2.Menggunakan pendekatan moderat untuk mensintesiskan
prinsip hukum konvensional & norma hukum baru yg akan terbentuk.
3.Memperhatikan keunikan dari dunia maya
4.Mendorong adanya kerjasama internasional mengingat
sifat internet yang global.
5.Menempatkan sektor swasta sebagai leader dalam persoalan
yang menyangkut industri dan perdagangan.
6.Pemerintah harus mengambil peran dan tanggung jawab
yang jelas untuk persoalan yang menyangkut kepentingan publik.

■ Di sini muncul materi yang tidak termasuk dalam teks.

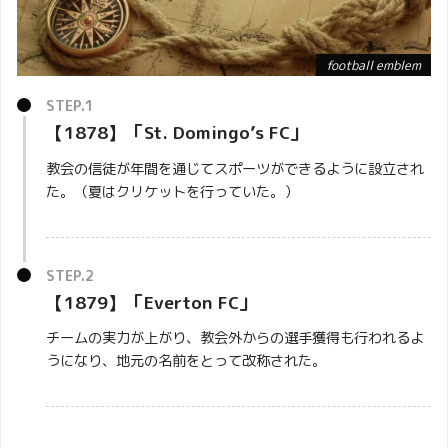
football emblem
football emblem
バター（と場合によっては小麦粉）と糖蜜または砂
【1878】「
St. Domingo’s FC
」
糖を加熱（転化糖を生成）して作られる菓子
教会の信徒が年間を通じてスポーツができるように設立され
た。（夏はクリケットを行っていた。）
エヴァートン地区で作られるエヴァート
ン・ミント（ミント・トフィー）と呼ばれ
エンブレム
るキャンディのようなお菓子がグディソ
【1879】「Everton FC」
ン・パークで無料配布されていたことに由
チームの実力が上がり、教会外からの選手獲得も行われるよ
来しています。
うになり、地元の名前をとって改称された。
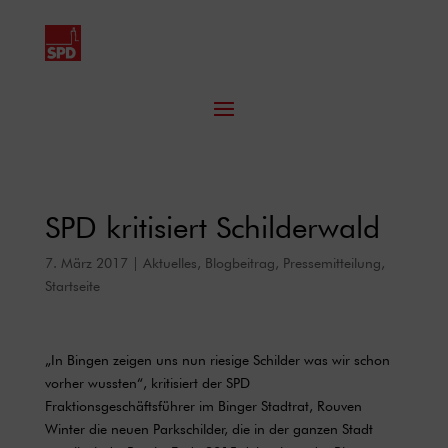
SPD kritisiert Schilderwald
7. März 2017
|
Aktuelles
,
Blogbeitrag
,
Pressemitteilung
,
Startseite
„In Bingen zeigen uns nun riesige Schilder was wir schon
vorher wussten“, kritisiert der SPD
Fraktionsgeschäftsführer im Binger Stadtrat, Rouven
Winter die neuen Parkschilder, die in der ganzen Stadt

7.Aturan hukum yang akan dibentuk tidak bersifat restriktif
melainkan harus direktif dan futuristik.
Perangkat Hukum Internasional:
Dalam rangka upaya menanggulangi cyber crime
Resolusi Kongres PBB VII/1990 mengenai
“Computer related crime” mengajukan beberapa kebijakan
antara lain:
1.Menghimbau negara anggota untuk mengintensifkan
upaya-upaya penanggulangan penyalahgunaan komputer
yang lebih efektif dengan mempertimbangkan langkah berikut :
a.Melakukan moderinasi hukum pidana material dan
hukum acara pidana
b.Mengembangkan tindakan pencegahan dan pengamanan komputer.
c.Melakukan langkah untuk membuat peka warga masyarakat,
aparat terhadap pentingnya pencegahan kejahatan.

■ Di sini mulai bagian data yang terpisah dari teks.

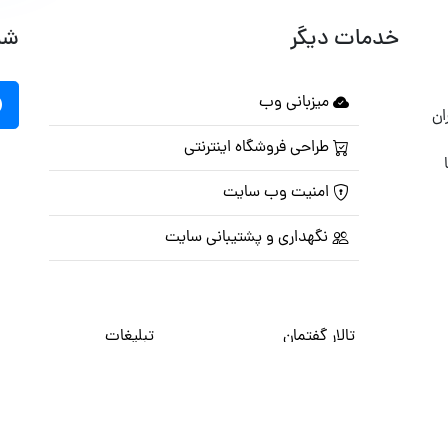
خدمات دیگر
شب
میزبانی وب
ان
طراحی فروشگاه اینترنتی
امنیت وب سایت
نگهداری و پشتیبانی سایت
تالار گفتمان
تبلیغات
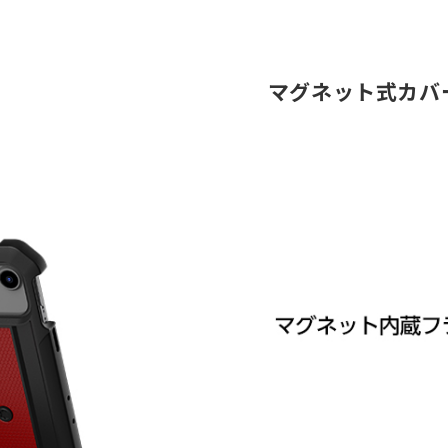
マグネット式カバ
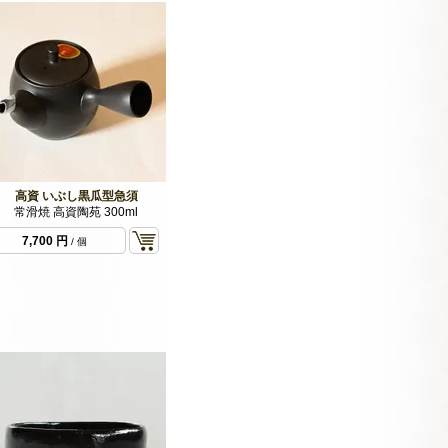
袋
18,792 円
/ 300 g
缶
30,888 円
/ 500 g
バルク
61,236 円
/ 1 kg バ
ルク
高資 いぶし黒瓜型急須
常滑焼 高資陶苑 300ml
7,700 円
/ 個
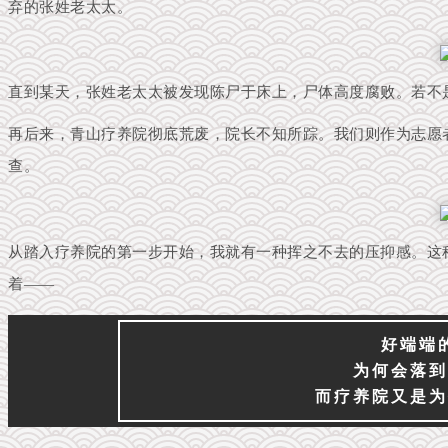
弃的张姓老太太。
直到某天，张姓老太太被发现陈尸于床上，尸体高度腐败。若不
再后来，青山疗养院彻底荒废，院长不知所踪。我们则作为志愿
查。
从踏入疗养院的第一步开始，我就有一种挥之不去的压抑感。这
着——
好端端
为何会落到
而疗养院又是为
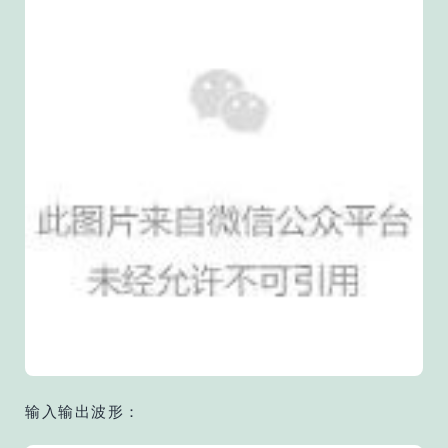
输入输出波形：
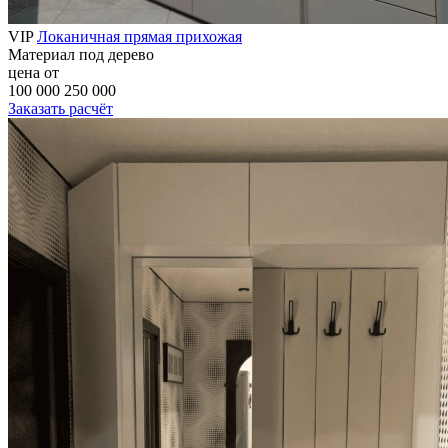
VIP
Локаничная прямая прихожая
Материал
под дерево
цена от
100 000
250 000
Заказать расчёт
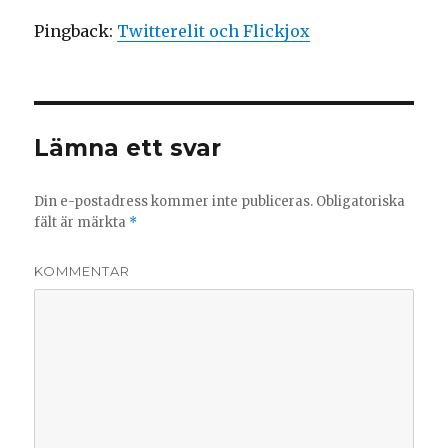
Pingback:
Twitterelit och Flickjox
Lämna ett svar
Din e-postadress kommer inte publiceras.
Obligatoriska
fält är märkta
*
KOMMENTAR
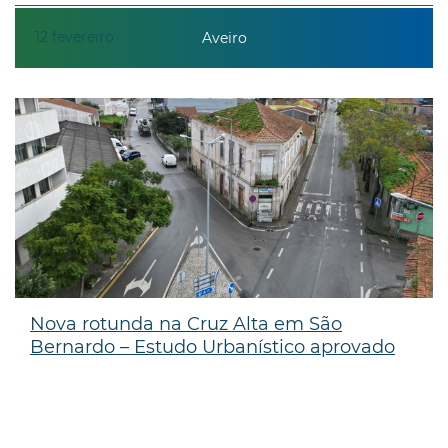
12
fevereiro
Aveiro
Nova rotunda na Cruz Alta em São
Bernardo – Estudo Urbanístico aprovado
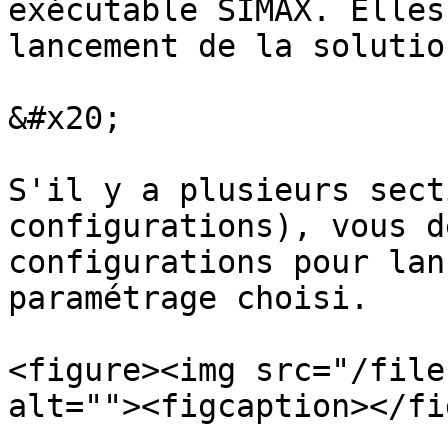
exécutable SIMAX. Elles
lancement de la solution
&#x20;

S'il y a plusieurs sect
configurations), vous d
configurations pour lan
paramétrage choisi.

<figure><img src="/file
alt=""><figcaption></fi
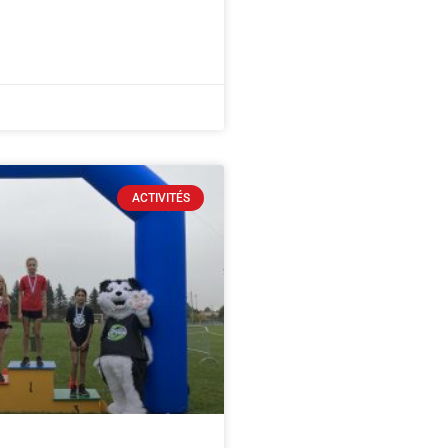
ACTIVITÉS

d.Melakukan training bagi para hakim, pejabat dan aparat
hukum tentang cyber crime.
e.Memperluas rules of ethics dalam penggunaan komputer
melalui kurikulum informasi,
f.Mengadopsi kebijakan perlindungan korban cyber crime
sesuai deklarasi PBB.
2.Menghimbau negara anggota meningkatkan upaya
Penanggulangan cyber crime.
3.Merekomendasikan kepada komite pengendalian
dan pencegahan kejahatan PBB (Committee
on Crime
Prevention and Control) untuk : Menyebarluaskan pedoman
dan standar untuk membantu negara anggota menghadapi
cyber crime, mengembangkan penelitian dan analisis
untuk menemukan cara baru menghadapi cyber crime
dimasa datang.
Kebijakkan IT di Indonesia:
Ada dua model yang diusulkan oleh Mieke untuk mengatu
kegiatan di cyber space, yaitu :
1.Model
ketentuan Payung (Umbrella
Provisions),
Model ini dapat memuat materi pokok saja dengan
memperhatikan semua kepentingan (seperti pelaku usaha,
konsumen, pemerintah dan pemegak hukum),
Juga keterkaitan hubungan dengan peraturan perundang-undangan.
2.Model
Triangle
Regulations
sebagai upaya mengantisipasi pesatnya laju kegiatan
di cyber space. Upaya yang menitikberatkan permasalahan
prioritas yaitu pengaturan sehubungan transaksi online,
pengaturan sehubungan privacy protection terhadap
pelaku bisnis dan konsumen, pengaturan sehubungan
cyber crime yang memuat yuridiksi dan kompetensi dari
badan peradilan terhadap kasus cyber space.